▸ **Given entries**
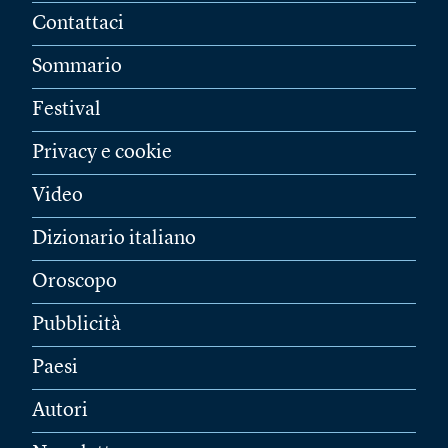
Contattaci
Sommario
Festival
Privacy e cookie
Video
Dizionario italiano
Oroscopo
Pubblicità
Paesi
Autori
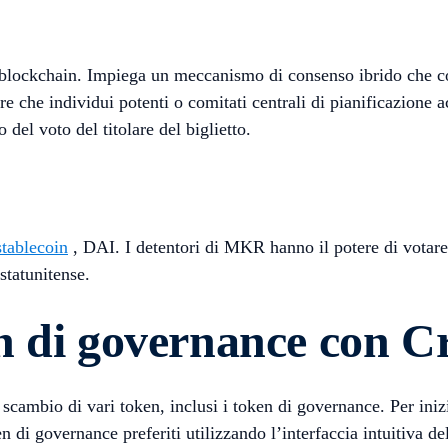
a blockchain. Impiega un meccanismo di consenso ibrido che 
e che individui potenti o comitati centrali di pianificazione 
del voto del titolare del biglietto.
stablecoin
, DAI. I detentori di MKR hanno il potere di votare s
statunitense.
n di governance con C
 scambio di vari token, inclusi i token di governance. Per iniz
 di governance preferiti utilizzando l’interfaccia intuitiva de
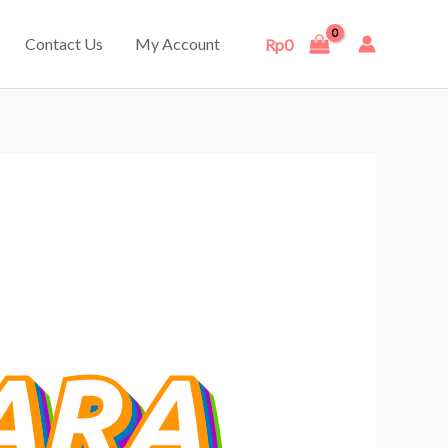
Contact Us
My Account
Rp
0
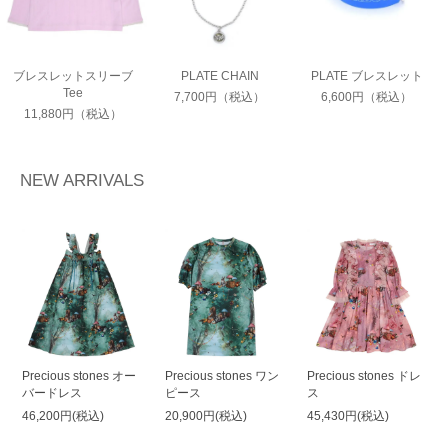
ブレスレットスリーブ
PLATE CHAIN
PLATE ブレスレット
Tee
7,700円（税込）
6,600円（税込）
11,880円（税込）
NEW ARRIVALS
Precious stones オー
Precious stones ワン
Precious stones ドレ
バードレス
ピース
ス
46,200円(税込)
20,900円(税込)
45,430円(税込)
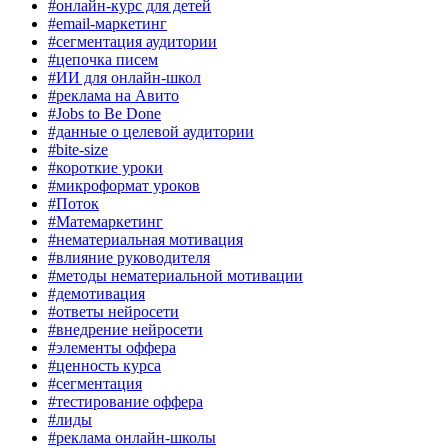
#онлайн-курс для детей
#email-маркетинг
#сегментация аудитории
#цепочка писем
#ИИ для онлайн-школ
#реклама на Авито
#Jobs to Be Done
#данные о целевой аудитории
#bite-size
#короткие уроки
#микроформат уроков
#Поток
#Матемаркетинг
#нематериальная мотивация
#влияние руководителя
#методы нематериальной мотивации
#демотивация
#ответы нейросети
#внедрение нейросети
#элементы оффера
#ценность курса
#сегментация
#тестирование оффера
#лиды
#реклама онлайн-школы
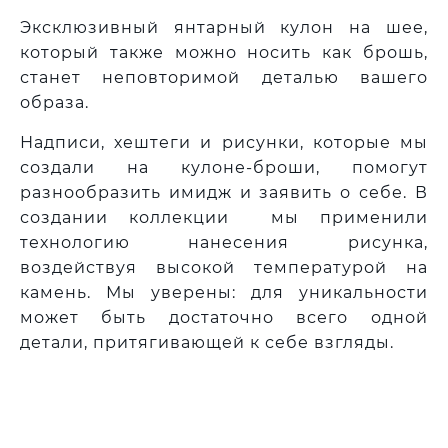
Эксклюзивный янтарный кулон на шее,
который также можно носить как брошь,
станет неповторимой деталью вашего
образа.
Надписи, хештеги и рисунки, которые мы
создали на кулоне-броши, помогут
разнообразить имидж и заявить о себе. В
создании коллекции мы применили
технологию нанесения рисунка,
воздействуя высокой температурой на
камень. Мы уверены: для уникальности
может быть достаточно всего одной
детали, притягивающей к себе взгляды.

▸ **Your assignment**
Of all the material above, only the lines from the one that has "PLATE CHAIN" down to the one that has "может быть достаточно всего одной" are to be written out, exactly and with both ends included. Pictures are skipped.

▸ **Answer below**
PLATE CHAIN
PLATE ブレスレット
Tee
7,700円（税込）
6,600円（税込）
11,880円（税込）
NEW ARRIVALS
Precious stones オー
Precious stones ワン
Precious stones ドレ
バードレス
ピース
ス
46,200円(税込)
20,900円(税込)
45,430円(税込)
#онлайн-курс для детей
#email-маркетинг
#сегментация аудитории
#цепочка писем
#ИИ для онлайн-школ
#реклама на Авито
#Jobs to Be Done
#данные о целевой аудитории
#bite-size
#короткие уроки
#микроформат уроков
#Поток
#Матемаркетинг
#нематериальная мотивация
#влияние руководителя
#методы нематериальной мотивации
#демотивация
#ответы нейросети
#внедрение нейросети
#элементы оффера
#ценность курса
#сегментация
#тестирование оффера
#лиды
#реклама онлайн-школы
Эксклюзивный янтарный кулон на шее,
который также можно носить как брошь,
станет неповторимой деталью вашего
образа.
Надписи, хештеги и рисунки, которые мы
создали на кулоне-броши, помогут
разнообразить имидж и заявить о себе. В
создании коллекции мы применили
технологию нанесения рисунка,
воздействуя высокой температурой на
камень. Мы уверены: для уникальности
может быть достаточно всего одной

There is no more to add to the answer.